Jonathan Fairbanks and Clyde Edwin Tuck

Past and Present of Greene County, Missouri • ca. 1914

Early and Recent History and Genealogical Records
of Many of the Representative Citizens


SILAS M. JOHNSON. Silas M. Johnson was born in Tennessee, August 30, 1855. He is a son of John A. and Nancy (Ferguson) Johnson. The father was a son of Benjamin and Betsy Johnson, the former a native of Scotland, from which country he immigrated to North Carolina in an early day, and in that state his son John was born, and was four years of age when the family removed to Tennessee where he grew up and married. Nancy Ferguson was a native of Tennessee, in which state she spent her early life. Benjamin Johnson spent the rest of his life in Tennessee, dying there, after an active life on the farm. John A. Johnson spent his boyhood on the farm, and received his education in the common schools at Pulaski, Giles county, Tennessee, and began his career as a farmer in that vicinity. He married in Macon county, that state. During the Seminole Indian war in Florida he enlisted in a Tennessee regiment and served with credit. Politically, he was a Republican, and he belonged to the Christian church. His family consisted of twelve children, namely: Benjamin, deceased; William, who was a soldier in the Union army, was killed in battle; James was also a soldier in the Federal ranks during the Civil war; Mrs. Clarissa E. Powell was next in order; Louis lives on the Carthage road in this county; Agnes is deceased; John is railroading in California; Neil owns and operates a ranch in Colorado; Mary makes her home with our subject; Silas M. of this review; Nannie is deceased; one child died in infancy.

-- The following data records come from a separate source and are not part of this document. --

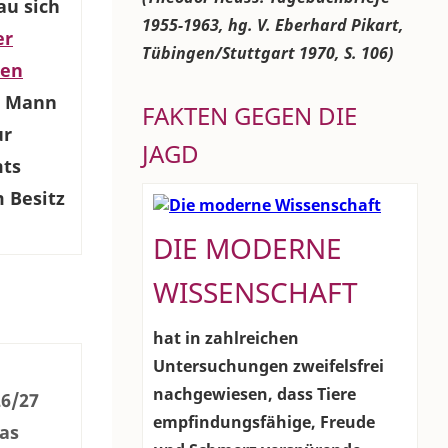
au sich
1955-1963, hg. V. Eberhard Pikart,
er
Tübingen/Stuttgart 1970, S. 106)
nen
r Mann
FAKTEN GEGEN DIE
ur
JAGD
mts
m Besitz
DIE MODERNE
WISSENSCHAFT
hat in zahlreichen
Untersuchungen zweifelsfrei
nachgewiesen, dass Tiere
26/27
empfindungsfähige, Freude
Das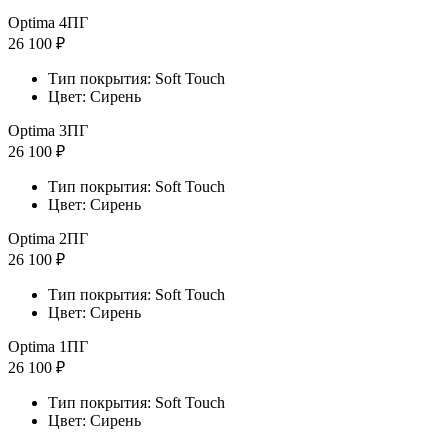
Optima 4ПГ
26 100 ₽
Тип покрытия: Soft Touch
Цвет: Сирень
Optima 3ПГ
26 100 ₽
Тип покрытия: Soft Touch
Цвет: Сирень
Optima 2ПГ
26 100 ₽
Тип покрытия: Soft Touch
Цвет: Сирень
Optima 1ПГ
26 100 ₽
Тип покрытия: Soft Touch
Цвет: Сирень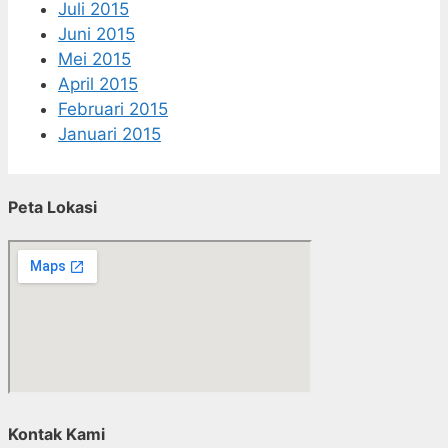
Juli 2015
Juni 2015
Mei 2015
April 2015
Februari 2015
Januari 2015
Peta Lokasi
Kontak Kami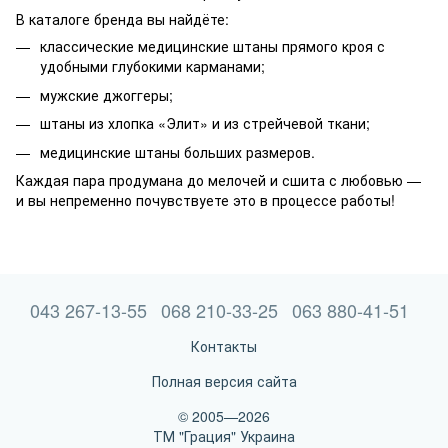
В каталоге бренда вы найдёте:
классические медицинские штаны прямого кроя с
удобными глубокими карманами;
мужские джоггеры;
штаны из хлопка «Элит» и из стрейчевой ткани;
медицинские штаны больших размеров.
Каждая пара продумана до мелочей и сшита с любовью —
и вы непременно почувствуете это в процессе работы!
043 267-13-55
068 210-33-25
063 880-41-51
Контакты
Полная версия сайта
© 2005—2026
ТМ "Грация" Украина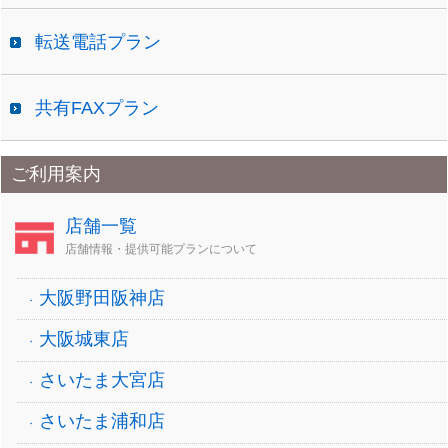
転送電話プラン
共有FAXプラン
ご利用案内
店舗一覧
店舗情報・提供可能プランについて
大阪野田阪神店
大阪城東店
さいたま大宮店
さいたま浦和店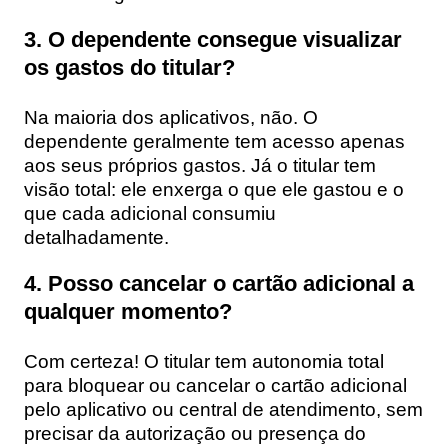
3. O dependente consegue visualizar
os gastos do titular?
Na maioria dos aplicativos, não. O
dependente geralmente tem acesso apenas
aos seus próprios gastos. Já o titular tem
visão total: ele enxerga o que ele gastou e o
que cada adicional consumiu
detalhadamente.
4. Posso cancelar o cartão adicional a
qualquer momento?
Com certeza! O titular tem autonomia total
para bloquear ou cancelar o cartão adicional
pelo aplicativo ou central de atendimento, sem
precisar da autorização ou presença do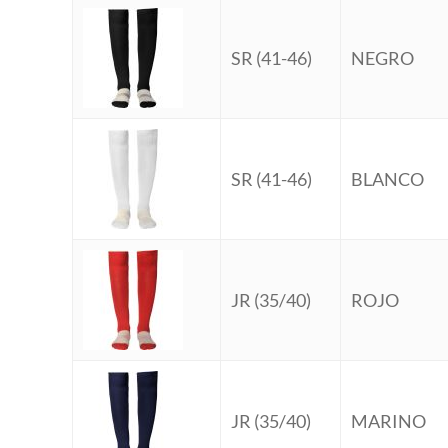
SR (41-46)
NEGRO
SR (41-46)
BLANCO
JR (35/40)
ROJO
JR (35/40)
MARINO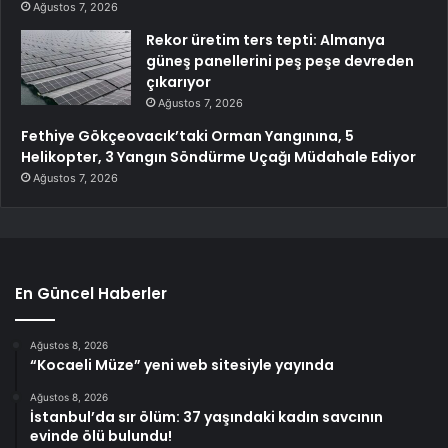
Ağustos 7, 2026
Rekor üretim ters tepti: Almanya
güneş panellerini peş peşe devreden
çıkarıyor
Ağustos 7, 2026
Fethiye Gökçeovacık’taki Orman Yangınına, 5
Helikopter, 3 Yangın Söndürme Uçağı Müdahale Ediyor
Ağustos 7, 2026
En Güncel Haberler
Ağustos 8, 2026
“Kocaeli Müze” yeni web sitesiyle yayında
Ağustos 8, 2026
İstanbul’da sır ölüm: 37 yaşındaki kadın savcının
evinde ölü bulundu!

John A. Johnson, the father, left Tennessee in 1854 and lived in Texas a year; then moved up Arkansas, where he lived until 1863, in which year he located in Greene county, Missouri, purchasing a farm of one hundred and sixty-eight acres and on this spent the rest of his life.

Silas M. Johnson grew to manhood on his father's farm and he received his early education in the district schools, and he has devoted his life to general farming and stock raising. He owns sixty-six acres in Campbell township, where he has a substantial home with many modern conveniences, large barns and well-kept surroundings.

Mr. Johnson has remained unmarried. Politically, he is a Democrat. He belongs to the old brick Christian church in his vicinity. He is a member of the Anti-Horse Thief Association. He leads a quiet life, and personally, is a very accommodating gentleman and is therefore well liked by all who know him.